*** Input material ***

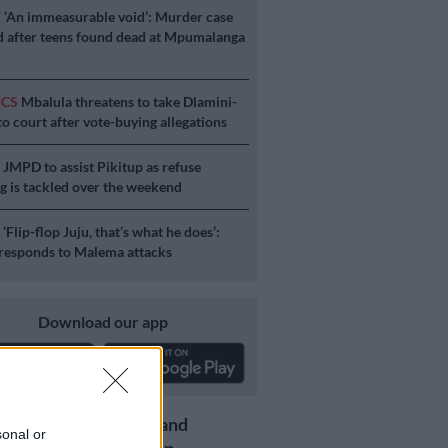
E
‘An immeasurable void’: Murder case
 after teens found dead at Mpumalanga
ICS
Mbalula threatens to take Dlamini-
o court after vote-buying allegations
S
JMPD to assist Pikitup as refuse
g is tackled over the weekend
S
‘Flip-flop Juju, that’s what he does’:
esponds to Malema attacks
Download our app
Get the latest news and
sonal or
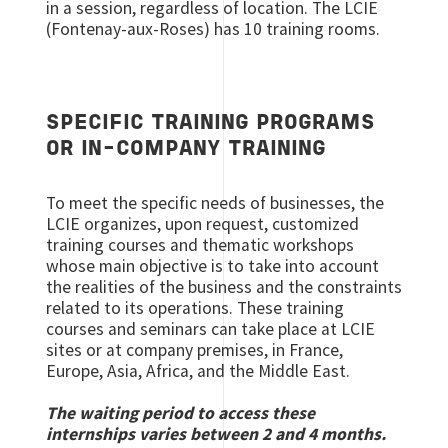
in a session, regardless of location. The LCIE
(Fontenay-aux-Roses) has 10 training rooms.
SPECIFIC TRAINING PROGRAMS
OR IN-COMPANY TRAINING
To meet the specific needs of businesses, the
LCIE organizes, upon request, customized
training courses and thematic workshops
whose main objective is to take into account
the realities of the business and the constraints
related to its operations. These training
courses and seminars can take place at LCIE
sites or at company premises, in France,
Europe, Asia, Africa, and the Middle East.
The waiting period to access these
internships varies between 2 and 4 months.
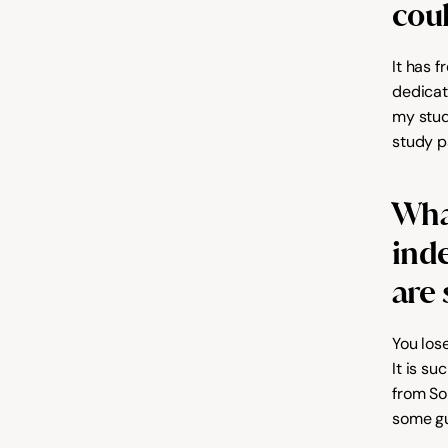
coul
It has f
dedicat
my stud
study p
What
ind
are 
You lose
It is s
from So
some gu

*** End of Input material ***

[Exercise]: The expected output is each entry given again word for word, with pictures dropped.

[Reply to the exercise]:
E
‘An immeasurable void’: Murder case
 after teens found dead at Mpumalanga
ICS
Mbalula threatens to take Dlamini-
o court after vote-buying allegations
S
JMPD to assist Pikitup as refuse
g is tackled over the weekend
S
‘Flip-flop Juju, that’s what he does’:
esponds to Malema attacks
Download our app
Get the latest news and
sonal or
in a session, regardless of location. The LCIE
(Fontenay-aux-Roses) has 10 training rooms.
SPECIFIC TRAINING PROGRAMS
OR IN-COMPANY TRAINING
To meet the specific needs of businesses, the
LCIE organizes, upon request, customized
training courses and thematic workshops
whose main objective is to take into account
the realities of the business and the constraints
related to its operations. These training
courses and seminars can take place at LCIE
sites or at company premises, in France,
Europe, Asia, Africa, and the Middle East.
The waiting period to access these
internships varies between 2 and 4 months.
coul
It has f
dedicat
my stud
study p
What
ind
are 
You lose
It is s
from So
some gu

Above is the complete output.